Reputation: 55
Given some simple PyTorch model, how do I compute the Fisher Metric?
Here's a (useless for practical purposes) trivial model which uses a single linear layer to solve the matrix equation Ax=b, where A is a 3x3 matrix, while both x and b are 3x1 column vectors. Given A and b, what's x? The problem isn't important.
import torch
import torch.nn as nn
import torch.optim as optim
class Net(nn.Module):
def __init__(self, input_dim, output_dim):
super(Net, self).__init__()
self.linear = nn.Linear(input_dim, output_dim, bias=False)
def forward(self, x):
out = self.linear(x)
return out
# Define the training data
A = torch.tensor([[1., 2., 3.],
[4., 5., 6.],
[7., 8., 9.]])
b = torch.tensor([[52.],
[124.],
[196.]])
# Define the model and the optimizer
model = Net(input_dim=9, output_dim=3)
optimizer = optim.Adam(model.parameters(), lr=0.01)
# Train the model
for epoch in range(2000):
optimizer.zero_grad()
y_pred = model(A.reshape(9))
print(A@y_pred[:3])
loss = nn.MSELoss(reduction='sum')(A@y_pred.view((3,1)), b)
loss.backward()
optimizer.step()
# Evaluate the model
with torch.no_grad():
y_pred = model(A.reshape(9))
print("Solution:\n", y_pred)
From this, I would like to calculate the Fisher Metric of the model. I am trying to use the NNGeometry package, which requires a dataloader, so I create another uselessly trivial snippet with a single batch containing the trained matrix A:
class TrivialDataset(Dataset):
def __init__(self):
self.data = torch.tensor([[1., 2., 3.], [4., 5., 6.], [7., 8., 9.]]).reshape(1,9)
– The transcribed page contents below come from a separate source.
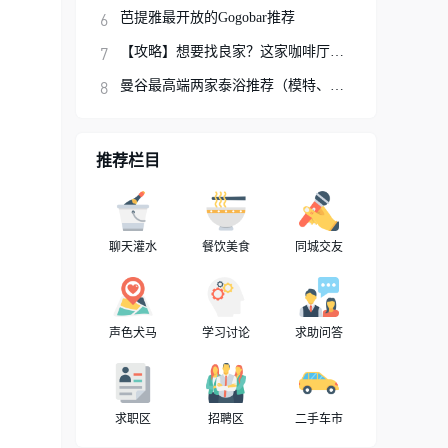
芭提雅最开放的Gogobar推荐
【攻略】想要找良家？这家咖啡厅你可以试试
曼谷最高端两家泰浴推荐（模特、网红、明星
推荐栏目
聊天灌水
餐饮美食
同城交友
声色犬马
学习讨论
求助问答
求职区
招聘区
二手车市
def __getitem__(self, index):
return self.data[index]
def __len__(self):
return len(self.data)
# Create the DataLoader
dataset = TrivialDataset()
loader = DataLoader(dataset, batch_size=1)
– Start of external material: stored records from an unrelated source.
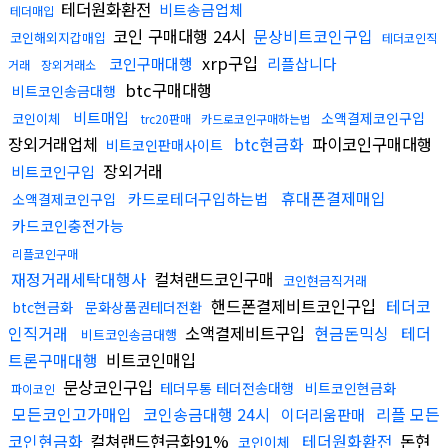
테더원화환전
비트송금업체
테더매입
코인 구매대행 24시
문상비트코인구입
코인해외지갑매입
테더코인직
xrp구입
코인구매대행
리플삽니다
거래
장외거래소
btc구매대행
비트코인송금대행
비트매입
소액결제코인구입
코인이체
trc20판매
카드로코인구매하는법
장외거래업체
btc현금화
파이코인구매대행
비트코인판매사이트
장외거래
비트코인구입
휴대폰결제매입
카드로테더구입하는법
소액결제코인구입
카드코인충전가능
리플코인구매
재정거래세탁대행사
컬쳐랜드코인구매
코인현금직거래
핸드폰결제비트코인구입
테더코
btc현금화
문화상품권테더전환
인직거래
소액결제비트구입
현금돈믹싱
테더
비트코인송금대행
트론구매대행
비트코인매입
문상코인구입
테더무통 테더전송대행
비트코인현금화
파이코인
모든코인고가매입
코인송금대행 24시
리플 모든
이더리움판매
코인현금화
컬쳐랜드현금화91%
테더원화환전
돈현
코인이체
Finally I try to generate the FIM:
from nngeometry.metrics import FIM
from nngeometry.object import PMatDense
fisher_metric = FIM(model, loader, n_output=1, variant='regression', representation=PMatDense, device='cpu')
but get an error:
RuntimeError: shape '[9, 1]' is invalid for input of size 3
I can see that the problem is coming from a view that had to be made, but surely NNGeometry must be able to handle models where the number of input dimensions is bigger than the number of outputs (like in classification for example)?
Can I circumvent this? Is there a good alternative to NNGeometry?
Upvotes: 0
Views: 872
Reputation: 196
NNGeometry library expects the model to output a tensor of shape (batch_size, n_output), but your model outputs a tensor of shape (n_output,) Thus a change to the forward pass is required to get the right shape that is expected by the NNGeometry library.
class Net(nn.Module):
def __init__(self, input_dim, output_dim):
super(Net, self).__init__()
self.linear = nn.Linear(input_dim, output_dim, bias=False)
def forward(self, x):
out = self.linear(x)
return out.view(-1, self.linear.out_features) ### Change from your forward pass.
# Train the model
for epoch in range(2000):
optimizer.zero_grad()
y_pred = model(A.view(1, -1))
print(A @ y_pred[:3])
loss = nn.MSELoss(reduction='sum')(A @ y_pred.view((3, 1)), b)
loss.backward()
optimizer.step()
Upvotes: 0